J'ai été élevée par une maman qui portait elle-même de nombreuses souffrances.
Des blessures qu'elle n'avait jamais guéries.
Des colères.
Des peurs.
Des manques.
Des blessures qui existaient bien avant ma naissance.
Comme beaucoup d'enfants, je n'ai pas compris cela lorsque j'étais petite.
Je pensais simplement que quelque chose n'allait pas chez moi.
Je cherchais désespérément à être aimée, reconnue, acceptée.
Je faisais toujours plus.
J'essayais d'être parfaite.
J'essayais de mériter l'amour.
Mais lorsqu'une femme porte des blessures profondes qu'elle n'a jamais pu guérir, elle transmet souvent malgré elle ses douleurs à ses enfants.
Non par méchanceté.
Non par choix.
Mais parce qu'elle ne peut offrir que ce qu'elle possède elle-même.
Pendant longtemps, j'ai porté ces blessures.
Puis j'ai commencé à comprendre que mon histoire ne commençait pas avec moi.
Qu'avant moi, il y avait ma mère.
Avant ma mère, il y avait ma grand-mère.
Et avant elle encore, d'autres femmes qui avaient elles aussi connu leurs propres souffrances.
C'est là que j'ai commencé à comprendre ce que les Madeleines appellent la guérison des lignées.
Non pas accuser.
Non pas condamner.
Mais comprendre.
Voir.
Accueillir.
Transformer.
Aujourd'hui, la vie me confronte à une autre blessure.
Ma propre fille a quitté la maison.
Elle ne me parle plus.
Et je ne vais pas mentir.
Cette douleur est immense.
Parce qu'il n'existe probablement pas de blessure plus profonde pour une mère que de sentir son enfant s'éloigner.
Parfois je me demande ce que j'aurais pu faire différemment.
Parfois je me remets en question.
Parfois je pleure.
Parfois je suis en colère.
Parfois je suis simplement triste.
Mais cette situation m'a aussi permis de comprendre quelque chose d'essentiel.
Je ne suis plus la petite fille que j'étais.
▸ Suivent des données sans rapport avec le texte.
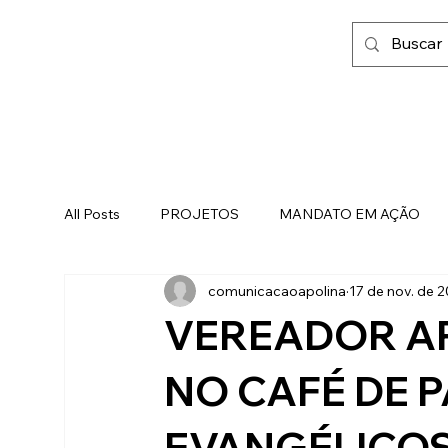
All Posts
PROJETOS
MANDATO EM AÇÃO
comunicacaoapolina
17 de nov. de 
FAMÍLIA, FÉ E LIBERDADE
VEREADOR AP
NO CAFÉ DE 
EVANGÉLICOS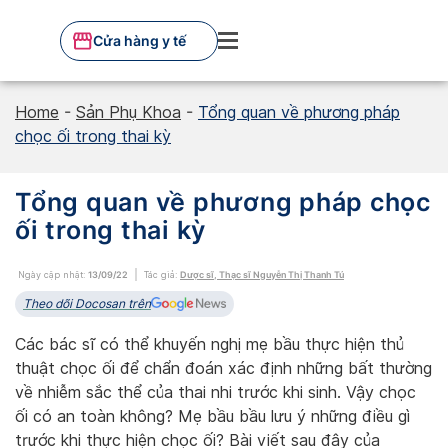
Skip
to
Cửa hàng y tế
content
Home
-
Sản Phụ Khoa
-
Tổng quan về phương pháp
chọc ối trong thai kỳ
Tổng quan về phương pháp chọc
ối trong thai kỳ
Ngày cập nhật:
13/09/22
Tác giả:
Dược sĩ, Thạc sĩ Nguyễn Thị Thanh Tú
Theo dõi Docosan trên
Các bác sĩ có thể khuyến nghị mẹ bầu thực hiện thủ
thuật chọc ối để chẩn đoán xác định những bất thường
về nhiễm sắc thể của thai nhi trước khi sinh. Vậy chọc
ối có an toàn không? Mẹ bầu bầu lưu ý những điều gì
trước khi thực hiện chọc ối? Bài viết sau đây của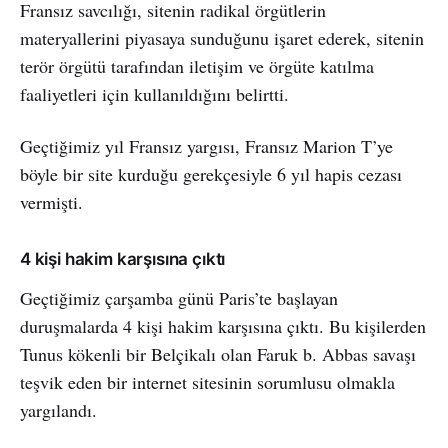
Fransız savcılığı, sitenin radikal örgütlerin
materyallerini piyasaya sunduğunu işaret ederek, sitenin
terör örgütü tarafından iletişim ve örgüte katılma
faaliyetleri için kullanıldığını belirtti.
Geçtiğimiz yıl Fransız yargısı, Fransız Marion T’ye
böyle bir site kurduğu gerekçesiyle 6 yıl hapis cezası
vermişti.
4 kişi hakim karşısına çıktı
Geçtiğimiz çarşamba günü Paris’te başlayan
duruşmalarda 4 kişi hakim karşısına çıktı. Bu kişilerden
Tunus kökenli bir Belçikalı olan Faruk b. Abbas savaşı
teşvik eden bir internet sitesinin sorumlusu olmakla
yargılandı.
Je ne suis plus condamnée à répéter ce que j'ai vécu.
Je peux choisir une autre voie.
Je peux choisir l'amour même lorsque ça fait mal.
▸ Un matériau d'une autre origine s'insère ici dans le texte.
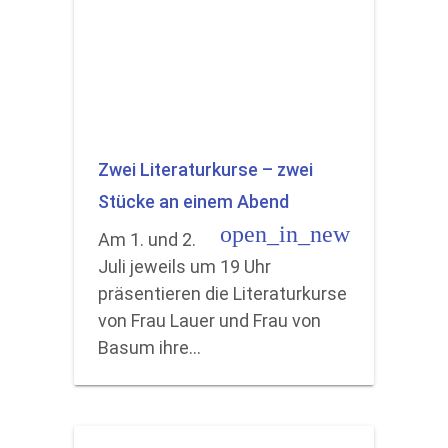
Zwei Literaturkurse – zwei
Stücke an einem Abend
open_in_new
Am 1. und 2.
Juli jeweils um 19 Uhr
präsentieren die Literaturkurse
von Frau Lauer und Frau von
Basum ihre…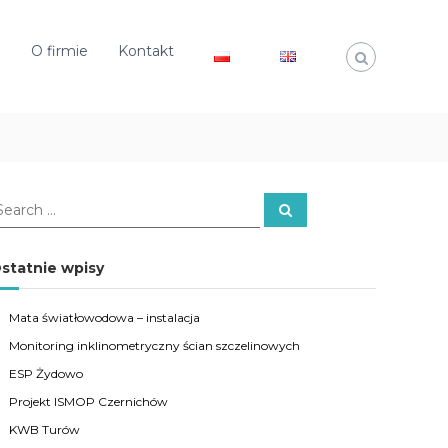
e
O firmie
Kontakt
S
e
a
r
c
statnie wpisy
h
Mata światłowodowa – instalacja
Monitoring inklinometryczny ścian szczelinowych
ESP Żydowo
Projekt ISMOP Czernichów
KWB Turów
Je peux choisir la conscience plutôt que la réaction.
Je peux choisir la guérison plutôt que la culpabilité.
Le chemin des Madeleine m'a appris que certaines blessures ne viennent pas nous détruire.
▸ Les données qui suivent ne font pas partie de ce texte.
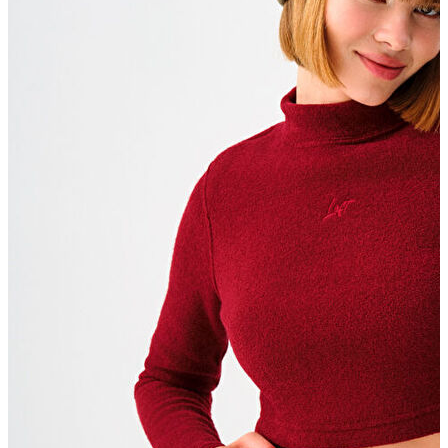
Yeni Sezon
Yeni Sezon
KADIN
KADIN
Jean Pantolon
Pantolon
Sweatshirt
Gömlek
Bluz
Elles viennent nous enseigner.
Elles viennent nous montrer ce qui demande encore à être aimé.
Elles viennent nous inviter à briser des cycles qui parfois durent depuis plusieurs générations.
Aujourd'hui, je ne prétends pas avoir toutes les réponses.
Je suis encore en chemin.
Je suis encore une femme qui apprend.
Une mère qui apprend.
Une fille qui apprend.
Mais je sais une chose :
Je refuse que la souffrance soit le dernier mot de mon histoire.
Je refuse que les blessures héritées définissent mon avenir.
Je refuse que la séparation soit plus forte que l'amour.
Et c'est aussi pour cela que je me reconnais dans la voie des Madeleine.
Parce que cette voie n'est pas celle des femmes parfaites.
C'est celle des femmes qui tombent.
Qui pleurent.
Qui doutent.
Qui se relèvent.
Et qui choisissent malgré tout de continuer à aimer.